Conklin yelled, “Freeze! Wallis, stay where you are.”

But the man took a turn around the kitchen and kept running until he reached the back door, which banged shut behind him.

When we opened the door seconds later, Wallis was inside his rusty black Camaro and was shooting down Albion Street like a cannonball.

Chapter 64

I CALLED DISPATCH, requested backup as Conklin floored our car up the deserted street.

The no-nonsense voice of the dispatcher Jackie Kam came over the radio and declared a code 33 — silence on our wave band — and alerted all cars in the area that we were in pursuit of a black Camaro heading up Sixteenth toward Market.

This was bad.

School was out, the worst time for a high-speed chase, dangerous for me and Conklin, potentially lethal for other drivers and pedestrians.

I flipped on our sirens and grille lights. Wallis had at least thirty seconds on us, and as he pulled away going seventy, it was clear that he wasn’t slowing down for anything or anybody.

“I can’t read his plate,” I said to Dispatch. But we were almost close enough when the harsh screech of metal on metal, accompanied by panicky horns, preceded the sight of a taco van tipping over.

Wallis’s car backed up, then hauled ass, whipping around the fallen van, fishtailing across both lanes, and caroming off a parked station wagon. Then Wallis jammed down the pedal, leaving rubber on the asphalt and the disabled van in the middle of Market.

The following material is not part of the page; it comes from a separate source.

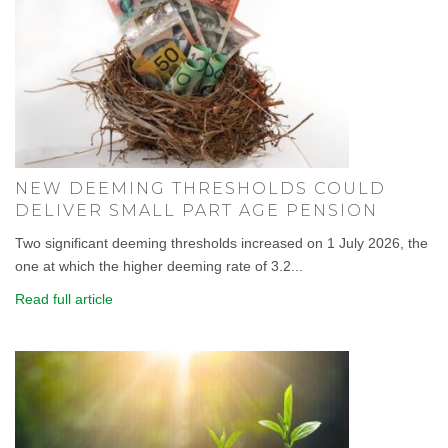
NEW DEEMING THRESHOLDS COULD
DELIVER SMALL PART AGE PENSION
Two significant deeming thresholds increased on 1 July 2026, the
one at which the higher deeming rate of 3.2...
Read full article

I called in the collision, urgently requested EMS. As we blew past the van, the driver staggered out into the street with blood on his forehead, trying to flag us down.

We couldn’t stop. I swore at the son of a bitch Wallis as Conklin floored our car toward the intersection of Market and Castro.

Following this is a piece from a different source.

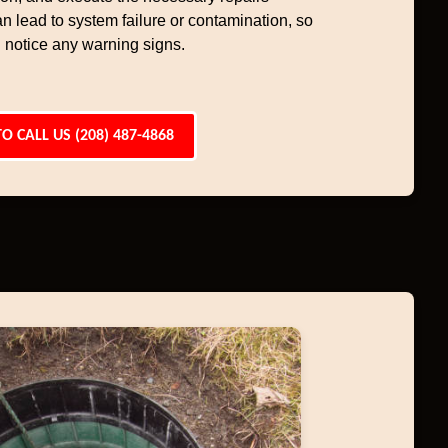
an lead to system failure or contamination, so
 notice any warning signs.
TO CALL US (208) 487-4868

I had the plate number now, and I called it in: “Foxtrot Charlie Niner Three One Echo heading toward Portola.”

Portola is a twisting grade, and we were flying around those turns at fifty, the Camaro getting even farther out in front of us. All along Portola, vehicles ran up on the curb and bikes hugged the sides of buildings.

We assumed more patrol cars were on their way, but for now we were still alone following Wallis.

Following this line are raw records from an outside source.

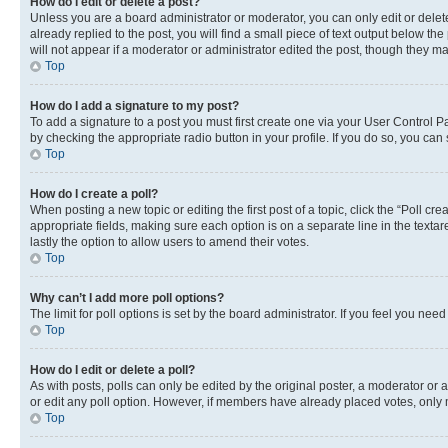
How do I edit or delete a post?
Unless you are a board administrator or moderator, you can only edit or delete
already replied to the post, you will find a small piece of text output below th
will not appear if a moderator or administrator edited the post, though they 
Top
How do I add a signature to my post?
To add a signature to a post you must first create one via your User Control 
by checking the appropriate radio button in your profile. If you do so, you can
Top
How do I create a poll?
When posting a new topic or editing the first post of a topic, click the “Poll cr
appropriate fields, making sure each option is on a separate line in the textare
lastly the option to allow users to amend their votes.
Top
Why can’t I add more poll options?
The limit for poll options is set by the board administrator. If you feel you ne
Top
How do I edit or delete a poll?
As with posts, polls can only be edited by the original poster, a moderator or an a
or edit any poll option. However, if members have already placed votes, only m
Top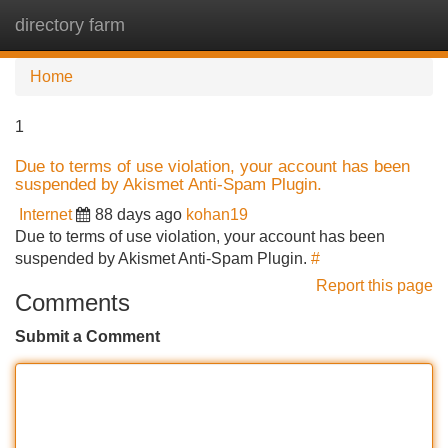
directory farm
Tog
navi
Home
1
Due to terms of use violation, your account has been
suspended by Akismet Anti-Spam Plugin.
Internet
88 days ago
kohan19
Due to terms of use violation, your account has been
suspended by Akismet Anti-Spam Plugin.
#
Report this page
Comments
Submit a Comment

“Dispatch! Any casualties?”

“Walking wounded only, Sergeant. What’s your location?”

I told Kam we were on Twin Peaks Boulevard, the top of a small mountain in the center of the city. I’d busted teenagers making out under our main radio tower on that spot, but now I was hanging on to the dashboard as Conklin screamed, “Bastard!” and sped up the insanely treacherous road lined with two-foot-high guardrails, dented where cocky drivers had gone ballistic.

We were closing in on Wallis as he began his high-speed descent toward Clayton, a snaky and steep slide that sent my guts into my throat. I clenched the microphone so hard I put fingernail marks in the plastic.

I called in our location again: we were heading into the Upper Haight, a residential area of Tudor and Victorian houses occupied by young families who lived on the genteel tree-lined streets.

A child, a woman, and a dog appeared in our windshield. I screamed, “Noooo!” Conklin leaned on the horn and the brakes, took us up on the sidewalk, our wheels flying over the curb, our siren wailing like a wounded banshee as we slammed back onto the street.

Conklin grunted. “Everything’s under control.”

Who was he kidding?

I looked behind us and saw no bodies in the street, but still my heart was airborne. Were we going to survive this joyride? Would we kill people today?

“Where is this asshole taking us?” I asked the air.

“To hell. He’s taking us to hell,” Conklin said.

Did he know?

I think he did. Somehow Conklin instinctively knew where Henry Wallis was heading.